【スグルのリアル体験 13】〜夢と可能性の発見

〝学校用務員〟は、かつて〝仕丁〟や〝小使い〟と呼ばれ、長い間、

職業差別を受けてきた歴史がある。

「簡単な仕事をしてボーッと過ごせばいい職業」・・俺も最初はそんなふうにナメていた。

 

そんな俺に、現実の厳しさとこの仕事の本当の価値を教えてくれたのが、俺の師匠でもある秋山先生だった。

秋山先生は、ただの用務員ではなかった。学校で必要な技術を身につけ、壊れたものを直し、

ときには教員や子どもたちが使う教材を先生達と一緒に作り上げる。

それだけじゃない。秋山先生は、子どもたちや教員、さらには地域の人たちと深く関わり、

信頼を築いていた。困った顔をしている子どもがいればさりげなく声をかけ、時には保護者の相談にものる。

彼の人間味あふれる姿勢に触れるたび、俺は衝撃を受けていた。

 

秋山先生が俺に言った言葉が忘れられない。

「小使いなんて呼び方や歴史があったけどな、今の俺たちにできることは、学校を支えることだ。

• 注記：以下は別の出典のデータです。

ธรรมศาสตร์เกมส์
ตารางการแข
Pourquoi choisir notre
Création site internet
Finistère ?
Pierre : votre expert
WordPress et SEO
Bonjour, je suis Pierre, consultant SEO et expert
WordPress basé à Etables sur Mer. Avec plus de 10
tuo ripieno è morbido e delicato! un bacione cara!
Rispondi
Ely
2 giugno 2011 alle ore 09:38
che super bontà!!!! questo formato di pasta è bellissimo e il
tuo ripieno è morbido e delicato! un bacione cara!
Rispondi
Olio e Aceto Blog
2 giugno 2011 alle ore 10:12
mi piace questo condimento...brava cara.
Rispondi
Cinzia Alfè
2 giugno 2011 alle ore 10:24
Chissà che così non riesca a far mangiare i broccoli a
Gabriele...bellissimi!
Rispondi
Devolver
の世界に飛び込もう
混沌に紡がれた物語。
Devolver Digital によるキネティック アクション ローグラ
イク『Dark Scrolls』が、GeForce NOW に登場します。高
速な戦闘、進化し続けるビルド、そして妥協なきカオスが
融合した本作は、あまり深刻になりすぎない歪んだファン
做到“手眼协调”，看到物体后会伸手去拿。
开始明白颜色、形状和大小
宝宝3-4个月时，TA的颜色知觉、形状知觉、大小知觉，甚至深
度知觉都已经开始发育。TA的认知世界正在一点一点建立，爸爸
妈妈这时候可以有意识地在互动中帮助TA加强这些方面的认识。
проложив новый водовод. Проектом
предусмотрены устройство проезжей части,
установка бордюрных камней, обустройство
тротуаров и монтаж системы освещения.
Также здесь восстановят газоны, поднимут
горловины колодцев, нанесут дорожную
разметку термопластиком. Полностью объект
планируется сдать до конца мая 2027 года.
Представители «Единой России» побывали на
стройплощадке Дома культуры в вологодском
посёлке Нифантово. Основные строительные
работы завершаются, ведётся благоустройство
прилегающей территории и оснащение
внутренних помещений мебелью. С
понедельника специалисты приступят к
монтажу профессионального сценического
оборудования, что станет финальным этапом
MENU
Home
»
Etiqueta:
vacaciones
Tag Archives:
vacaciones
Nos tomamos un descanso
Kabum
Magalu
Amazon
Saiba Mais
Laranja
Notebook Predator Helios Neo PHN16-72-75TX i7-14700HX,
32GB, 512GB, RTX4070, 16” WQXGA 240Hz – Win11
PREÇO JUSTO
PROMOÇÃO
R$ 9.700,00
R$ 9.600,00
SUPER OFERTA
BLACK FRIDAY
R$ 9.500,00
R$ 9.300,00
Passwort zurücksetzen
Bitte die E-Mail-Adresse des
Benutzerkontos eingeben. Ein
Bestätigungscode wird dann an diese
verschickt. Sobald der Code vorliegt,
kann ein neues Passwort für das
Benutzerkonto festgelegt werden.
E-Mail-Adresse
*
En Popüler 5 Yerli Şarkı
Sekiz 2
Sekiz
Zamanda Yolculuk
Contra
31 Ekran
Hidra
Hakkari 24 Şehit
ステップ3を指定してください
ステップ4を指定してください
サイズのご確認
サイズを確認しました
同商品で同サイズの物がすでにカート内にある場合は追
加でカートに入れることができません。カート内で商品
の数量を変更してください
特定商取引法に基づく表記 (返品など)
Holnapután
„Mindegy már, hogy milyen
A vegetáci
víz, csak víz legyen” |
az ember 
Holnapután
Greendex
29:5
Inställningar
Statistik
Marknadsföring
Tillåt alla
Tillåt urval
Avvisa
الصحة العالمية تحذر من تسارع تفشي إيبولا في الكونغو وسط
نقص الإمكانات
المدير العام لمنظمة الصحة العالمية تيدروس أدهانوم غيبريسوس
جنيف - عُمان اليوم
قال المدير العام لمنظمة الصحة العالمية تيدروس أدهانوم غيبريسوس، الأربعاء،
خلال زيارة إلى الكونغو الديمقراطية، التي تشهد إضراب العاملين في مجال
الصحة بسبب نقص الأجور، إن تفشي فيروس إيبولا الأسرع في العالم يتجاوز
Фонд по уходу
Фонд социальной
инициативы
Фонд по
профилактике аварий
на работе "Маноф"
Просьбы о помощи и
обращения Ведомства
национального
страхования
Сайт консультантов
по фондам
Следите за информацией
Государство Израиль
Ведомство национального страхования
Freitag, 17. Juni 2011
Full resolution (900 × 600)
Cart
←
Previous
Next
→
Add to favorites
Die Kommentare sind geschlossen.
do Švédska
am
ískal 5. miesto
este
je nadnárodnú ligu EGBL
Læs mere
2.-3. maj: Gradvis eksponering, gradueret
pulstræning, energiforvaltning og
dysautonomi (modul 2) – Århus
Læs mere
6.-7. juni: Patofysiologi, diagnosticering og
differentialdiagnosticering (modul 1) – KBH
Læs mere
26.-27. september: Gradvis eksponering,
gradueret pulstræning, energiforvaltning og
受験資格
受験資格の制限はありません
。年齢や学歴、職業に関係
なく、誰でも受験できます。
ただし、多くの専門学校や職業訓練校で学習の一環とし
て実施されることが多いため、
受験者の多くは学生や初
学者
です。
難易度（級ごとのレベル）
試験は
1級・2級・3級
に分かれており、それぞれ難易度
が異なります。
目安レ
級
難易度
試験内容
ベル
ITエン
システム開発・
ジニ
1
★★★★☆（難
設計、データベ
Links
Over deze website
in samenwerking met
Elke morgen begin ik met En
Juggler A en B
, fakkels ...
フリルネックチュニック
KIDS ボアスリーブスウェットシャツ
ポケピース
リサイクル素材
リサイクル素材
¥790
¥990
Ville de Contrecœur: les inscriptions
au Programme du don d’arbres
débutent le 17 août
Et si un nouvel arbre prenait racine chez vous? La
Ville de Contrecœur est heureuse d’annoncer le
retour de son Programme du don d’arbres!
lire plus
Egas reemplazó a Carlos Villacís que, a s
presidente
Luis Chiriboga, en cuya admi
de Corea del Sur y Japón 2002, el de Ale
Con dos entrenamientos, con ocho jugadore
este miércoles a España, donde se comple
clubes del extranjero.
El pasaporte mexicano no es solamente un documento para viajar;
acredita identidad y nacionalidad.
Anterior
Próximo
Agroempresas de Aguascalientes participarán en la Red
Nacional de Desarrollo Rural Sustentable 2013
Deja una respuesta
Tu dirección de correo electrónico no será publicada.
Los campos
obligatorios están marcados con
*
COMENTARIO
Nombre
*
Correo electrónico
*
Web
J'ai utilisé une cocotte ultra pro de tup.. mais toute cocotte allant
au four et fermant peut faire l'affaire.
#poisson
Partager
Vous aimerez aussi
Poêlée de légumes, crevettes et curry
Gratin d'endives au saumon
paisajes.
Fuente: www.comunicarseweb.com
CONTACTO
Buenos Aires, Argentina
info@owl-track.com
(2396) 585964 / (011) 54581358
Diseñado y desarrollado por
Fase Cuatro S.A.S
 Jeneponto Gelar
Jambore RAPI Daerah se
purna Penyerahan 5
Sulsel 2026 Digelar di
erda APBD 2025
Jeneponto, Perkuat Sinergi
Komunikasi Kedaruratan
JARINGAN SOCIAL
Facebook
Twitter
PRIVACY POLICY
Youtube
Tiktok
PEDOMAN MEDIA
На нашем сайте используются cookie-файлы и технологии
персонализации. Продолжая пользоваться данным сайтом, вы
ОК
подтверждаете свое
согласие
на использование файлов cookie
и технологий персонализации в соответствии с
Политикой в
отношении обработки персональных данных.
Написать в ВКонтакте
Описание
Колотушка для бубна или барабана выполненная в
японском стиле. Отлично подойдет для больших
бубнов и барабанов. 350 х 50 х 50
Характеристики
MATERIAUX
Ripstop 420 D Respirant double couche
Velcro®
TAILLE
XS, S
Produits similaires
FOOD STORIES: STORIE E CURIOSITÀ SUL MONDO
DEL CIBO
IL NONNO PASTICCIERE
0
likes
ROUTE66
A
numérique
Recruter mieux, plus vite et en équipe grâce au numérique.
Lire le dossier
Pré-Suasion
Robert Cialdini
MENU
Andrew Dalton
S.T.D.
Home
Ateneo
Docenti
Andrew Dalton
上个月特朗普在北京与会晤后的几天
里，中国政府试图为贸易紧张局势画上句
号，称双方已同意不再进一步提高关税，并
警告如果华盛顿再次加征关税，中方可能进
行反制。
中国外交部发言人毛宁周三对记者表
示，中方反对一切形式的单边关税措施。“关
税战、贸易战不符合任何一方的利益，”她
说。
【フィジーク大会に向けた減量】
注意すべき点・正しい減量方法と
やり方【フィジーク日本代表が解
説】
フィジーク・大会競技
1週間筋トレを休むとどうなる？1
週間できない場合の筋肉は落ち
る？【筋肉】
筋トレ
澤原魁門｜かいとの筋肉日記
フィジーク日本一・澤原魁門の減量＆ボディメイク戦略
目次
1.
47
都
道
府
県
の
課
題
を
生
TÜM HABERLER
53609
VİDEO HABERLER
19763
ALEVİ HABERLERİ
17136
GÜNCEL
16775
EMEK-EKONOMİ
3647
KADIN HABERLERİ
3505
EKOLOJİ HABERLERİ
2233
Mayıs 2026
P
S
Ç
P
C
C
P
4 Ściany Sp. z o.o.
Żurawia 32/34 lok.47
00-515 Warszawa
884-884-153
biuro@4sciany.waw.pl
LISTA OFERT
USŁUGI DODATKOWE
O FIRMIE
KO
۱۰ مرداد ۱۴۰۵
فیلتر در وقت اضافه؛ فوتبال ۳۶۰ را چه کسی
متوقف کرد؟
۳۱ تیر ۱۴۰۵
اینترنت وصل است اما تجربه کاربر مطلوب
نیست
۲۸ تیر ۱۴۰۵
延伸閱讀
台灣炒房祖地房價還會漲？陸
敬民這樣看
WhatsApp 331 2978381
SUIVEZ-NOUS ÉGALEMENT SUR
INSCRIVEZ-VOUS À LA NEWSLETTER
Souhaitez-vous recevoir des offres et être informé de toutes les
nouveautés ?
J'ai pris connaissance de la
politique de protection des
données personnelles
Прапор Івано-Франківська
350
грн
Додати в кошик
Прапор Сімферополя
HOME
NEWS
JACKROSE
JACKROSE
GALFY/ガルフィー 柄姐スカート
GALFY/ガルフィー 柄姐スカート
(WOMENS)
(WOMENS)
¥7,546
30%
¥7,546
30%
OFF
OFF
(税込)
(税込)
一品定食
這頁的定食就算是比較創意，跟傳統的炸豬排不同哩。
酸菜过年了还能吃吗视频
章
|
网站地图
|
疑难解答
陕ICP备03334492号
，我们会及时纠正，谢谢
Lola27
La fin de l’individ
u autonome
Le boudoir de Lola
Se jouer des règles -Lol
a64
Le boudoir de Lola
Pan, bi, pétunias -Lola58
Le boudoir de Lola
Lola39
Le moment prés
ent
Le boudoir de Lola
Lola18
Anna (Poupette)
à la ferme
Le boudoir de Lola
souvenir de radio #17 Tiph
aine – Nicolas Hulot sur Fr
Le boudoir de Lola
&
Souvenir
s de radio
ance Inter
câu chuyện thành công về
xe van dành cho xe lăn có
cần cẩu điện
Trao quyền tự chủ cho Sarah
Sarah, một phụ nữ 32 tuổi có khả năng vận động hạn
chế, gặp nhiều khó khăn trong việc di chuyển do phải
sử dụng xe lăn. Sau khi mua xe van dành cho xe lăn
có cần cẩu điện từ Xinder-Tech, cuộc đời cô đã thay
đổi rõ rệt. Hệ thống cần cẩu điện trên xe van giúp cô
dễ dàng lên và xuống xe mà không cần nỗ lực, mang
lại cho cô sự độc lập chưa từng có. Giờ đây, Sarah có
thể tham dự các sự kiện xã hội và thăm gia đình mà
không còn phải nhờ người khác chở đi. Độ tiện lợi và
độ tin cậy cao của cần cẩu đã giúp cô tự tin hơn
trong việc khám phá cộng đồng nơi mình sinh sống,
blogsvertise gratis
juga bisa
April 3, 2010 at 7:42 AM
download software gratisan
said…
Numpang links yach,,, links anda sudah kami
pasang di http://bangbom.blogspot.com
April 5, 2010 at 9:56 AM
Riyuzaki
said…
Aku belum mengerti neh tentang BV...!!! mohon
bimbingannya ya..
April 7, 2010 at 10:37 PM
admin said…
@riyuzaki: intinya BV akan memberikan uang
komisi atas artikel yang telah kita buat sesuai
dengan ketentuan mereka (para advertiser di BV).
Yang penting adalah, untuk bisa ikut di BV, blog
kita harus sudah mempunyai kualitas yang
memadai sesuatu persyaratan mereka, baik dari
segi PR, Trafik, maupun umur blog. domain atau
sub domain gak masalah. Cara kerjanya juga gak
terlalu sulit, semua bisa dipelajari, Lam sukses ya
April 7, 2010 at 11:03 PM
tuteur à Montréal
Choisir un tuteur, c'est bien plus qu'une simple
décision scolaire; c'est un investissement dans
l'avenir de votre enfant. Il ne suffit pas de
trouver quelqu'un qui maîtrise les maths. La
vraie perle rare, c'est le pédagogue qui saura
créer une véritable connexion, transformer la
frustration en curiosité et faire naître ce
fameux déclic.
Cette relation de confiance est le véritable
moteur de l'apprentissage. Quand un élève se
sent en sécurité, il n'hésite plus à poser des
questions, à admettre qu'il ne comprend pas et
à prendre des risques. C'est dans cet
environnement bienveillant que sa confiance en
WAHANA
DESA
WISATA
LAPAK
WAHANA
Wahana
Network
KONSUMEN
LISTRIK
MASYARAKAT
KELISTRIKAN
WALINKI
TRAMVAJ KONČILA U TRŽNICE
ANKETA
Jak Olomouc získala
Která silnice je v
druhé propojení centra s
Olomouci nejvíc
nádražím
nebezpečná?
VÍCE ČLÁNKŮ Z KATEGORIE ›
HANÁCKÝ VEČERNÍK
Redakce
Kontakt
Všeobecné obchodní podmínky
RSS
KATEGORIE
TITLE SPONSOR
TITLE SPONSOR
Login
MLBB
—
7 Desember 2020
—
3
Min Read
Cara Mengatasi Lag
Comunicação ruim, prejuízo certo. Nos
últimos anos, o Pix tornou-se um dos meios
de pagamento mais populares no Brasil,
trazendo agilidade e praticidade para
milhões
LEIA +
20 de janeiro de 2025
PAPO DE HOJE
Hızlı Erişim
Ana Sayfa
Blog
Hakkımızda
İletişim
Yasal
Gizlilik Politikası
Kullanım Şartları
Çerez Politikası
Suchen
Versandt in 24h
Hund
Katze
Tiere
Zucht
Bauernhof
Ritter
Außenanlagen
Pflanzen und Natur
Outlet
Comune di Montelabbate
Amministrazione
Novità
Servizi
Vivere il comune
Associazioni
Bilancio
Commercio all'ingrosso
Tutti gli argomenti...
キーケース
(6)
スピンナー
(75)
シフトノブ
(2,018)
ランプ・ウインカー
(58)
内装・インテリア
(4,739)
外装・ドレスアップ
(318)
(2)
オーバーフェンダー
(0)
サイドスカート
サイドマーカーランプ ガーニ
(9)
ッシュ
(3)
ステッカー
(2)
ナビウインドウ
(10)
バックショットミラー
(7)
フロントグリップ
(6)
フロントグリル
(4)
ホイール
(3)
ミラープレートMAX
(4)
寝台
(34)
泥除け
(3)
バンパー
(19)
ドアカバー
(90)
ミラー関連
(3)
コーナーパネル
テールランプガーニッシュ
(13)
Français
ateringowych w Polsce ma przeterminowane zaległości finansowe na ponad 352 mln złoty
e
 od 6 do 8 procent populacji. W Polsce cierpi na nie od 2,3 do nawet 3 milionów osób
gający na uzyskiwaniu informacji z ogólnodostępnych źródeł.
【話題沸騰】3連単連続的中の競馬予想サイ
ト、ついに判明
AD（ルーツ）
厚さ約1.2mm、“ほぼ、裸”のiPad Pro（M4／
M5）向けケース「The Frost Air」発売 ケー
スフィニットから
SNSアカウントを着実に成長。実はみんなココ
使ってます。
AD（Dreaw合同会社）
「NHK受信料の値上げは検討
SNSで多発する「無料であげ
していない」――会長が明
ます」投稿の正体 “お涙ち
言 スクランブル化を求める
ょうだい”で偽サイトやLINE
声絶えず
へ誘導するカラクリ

どんなにいい授業をする先生がいても、教室が壊れてたら教えられないだろう? 

俺たちの仕事は目立たないけど、

子どもたちが学びやすい環境を作ることなんだよ。」

その言葉が、俺の心に深く刻み込まれた。

 

俺も学校用務員として働き始めてから、少しずつ子どもたちや教員と接する機会が増えてきた。

ガラスが割れたら直し、体育で使う道具を修理し、校庭の草を刈る。

当たり前だと思っていた事が、実は子どもたちの学びを支える大事な仕事だと実感し始めた。

 

あるとき、俺が修理した椅子を使っていた子どもが、「ありがとう!」と笑顔で言った。

そんな何気ない一言が、俺にはとてつもなく嬉しかった。

「こんな俺でも役に立てるんだなぁ・・」

 

そんなふうに思い始めていた矢先、学校の職員として6年間働いた後に、行政の部署に異動できる〝職種変更試験〟の案内が届いた。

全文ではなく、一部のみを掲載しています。